┌─ Task inputs

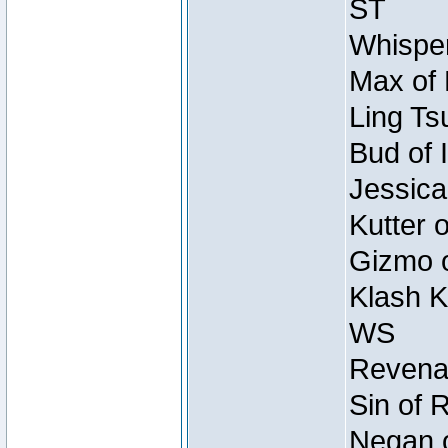
ST
Whisper
Max of 
Ling Ts
Bud of 
Jessica
Kutter 
Gizmo o
Klash K
WS
Revenan
Sin of 
Negan o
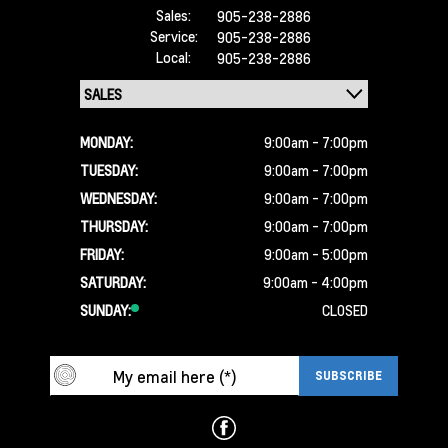
Sales:
905-238-2886
Service:
905-238-2886
Local:
905-238-2886
MONDAY:
9:00am - 7:00pm
TUESDAY:
9:00am - 7:00pm
WEDNESDAY:
9:00am - 7:00pm
THURSDAY:
9:00am - 7:00pm
FRIDAY:
9:00am - 5:00pm
SATURDAY:
9:00am - 4:00pm
SUNDAY:
CLOSED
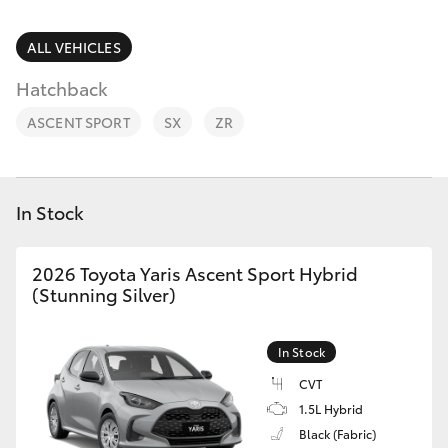
Parts & Accessories
Parts
Finance & Insurance
ALL VEHICLES
03
SUVs & 4WDs
8746
Hatchback
Fleet
0333
RAV4
ASCENT SPORT
SX
ZR
Personalise
bZ4X
Discover
In Stock
bZ4X Touring
Contact
2026 Toyota Yaris Ascent Sport Hybrid
LandCruiser Prado
(Stunning Silver)
C-HR
In Stock
CVT
Fortuner
1.5L Hybrid
Black (Fabric)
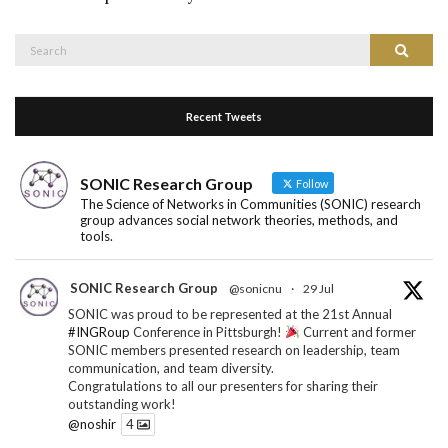
Search
Search
for:
Recent Tweets
SONIC Research Group
Follow
The Science of Networks in Communities (SONIC) research
group advances social network theories, methods, and
tools.
SONIC Research Group
@sonicnu
·
29 Jul
SONIC was proud to be represented at the 21st Annual
#INGRoup
Conference in Pittsburgh!
Current and former
SONIC members presented research on leadership, team
communication, and team diversity.
Congratulations to all our presenters for sharing their
outstanding work!
@noshir
4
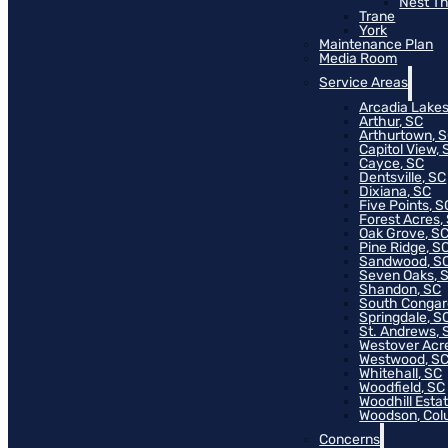
Nest T
Trane
York
Maintenance Plan
Media Room
Service Areas
Arcadia Lakes
Arthur, SC
Arthurtown, 
Capitol View, 
Cayce, SC
Dentsville, SC
Dixiana, SC
Five Points, S
Forest Acres,
Oak Grove, S
Pine Ridge, S
Sandwood, S
Seven Oaks, 
Shandon, SC
South Congar
Springdale, S
St. Andrews, 
Westover Acr
Westwood, S
Whitehall, SC
Woodfield, SC
Woodhill Esta
Woodson, Col
Concerns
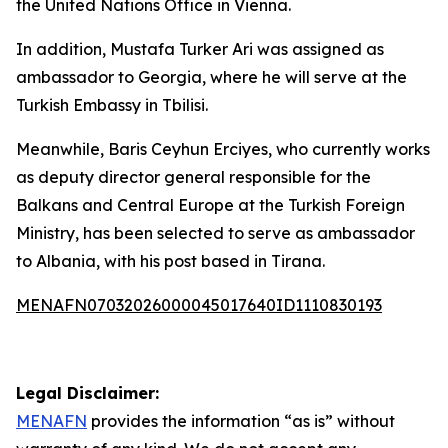
the United Nations Office in Vienna.
In addition, Mustafa Turker Ari was assigned as
ambassador to Georgia, where he will serve at the
Turkish Embassy in Tbilisi.
Meanwhile, Baris Ceyhun Erciyes, who currently works
as deputy director general responsible for the
Balkans and Central Europe at the Turkish Foreign
Ministry, has been selected to serve as ambassador
to Albania, with his post based in Tirana.
MENAFN07032026000045017640ID1110830193
Legal Disclaimer:
MENAFN
provides the information “as is” without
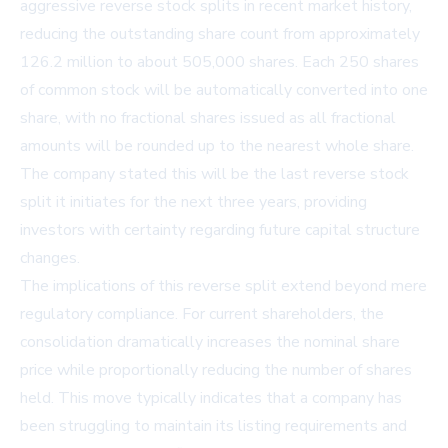
aggressive reverse stock splits in recent market history,
reducing the outstanding share count from approximately
126.2 million to about 505,000 shares. Each 250 shares
of common stock will be automatically converted into one
share, with no fractional shares issued as all fractional
amounts will be rounded up to the nearest whole share.
The company stated this will be the last reverse stock
split it initiates for the next three years, providing
investors with certainty regarding future capital structure
changes.
The implications of this reverse split extend beyond mere
regulatory compliance. For current shareholders, the
consolidation dramatically increases the nominal share
price while proportionally reducing the number of shares
held. This move typically indicates that a company has
been struggling to maintain its listing requirements and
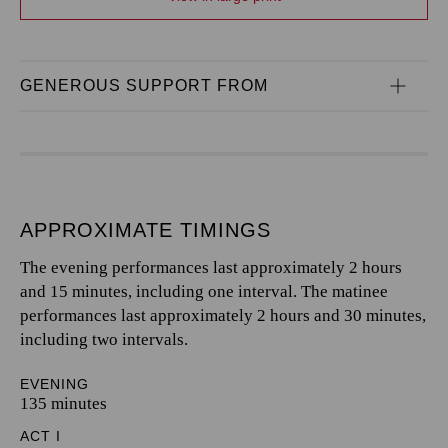
GENEROUS SUPPORT FROM
APPROXIMATE TIMINGS
The evening performances last approximately 2 hours
and 15 minutes, including one interval. The matinee
performances last approximately 2 hours and 30 minutes,
including two intervals.
EVENING
135 minutes
ACT I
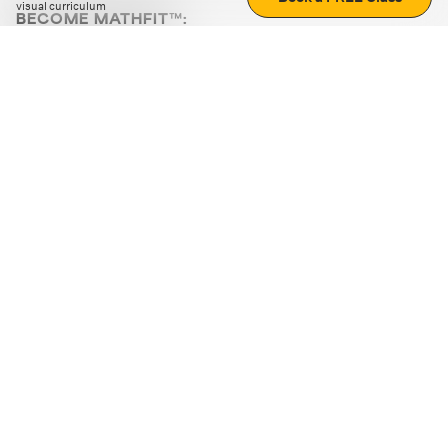
visual curriculum
BECOME MATHFIT™:
Boost math skills with daily fun challenges and puzzles.
Download the app
STRATEGY GAMES
LOGIC PUZZLES
MENTAL MATH
+
ABOUT CUEMATH
+
OUR PROGRAMS
+
RESOURCES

└─

**Problem to solve**.
This exercise asks for the line with "MENTAL MATH" and all lines after it through the end of the records above, retyped exactly and with nothing else.

**Written answer**.
MENTAL MATH
+
ABOUT CUEMATH
+
OUR PROGRAMS
+
RESOURCES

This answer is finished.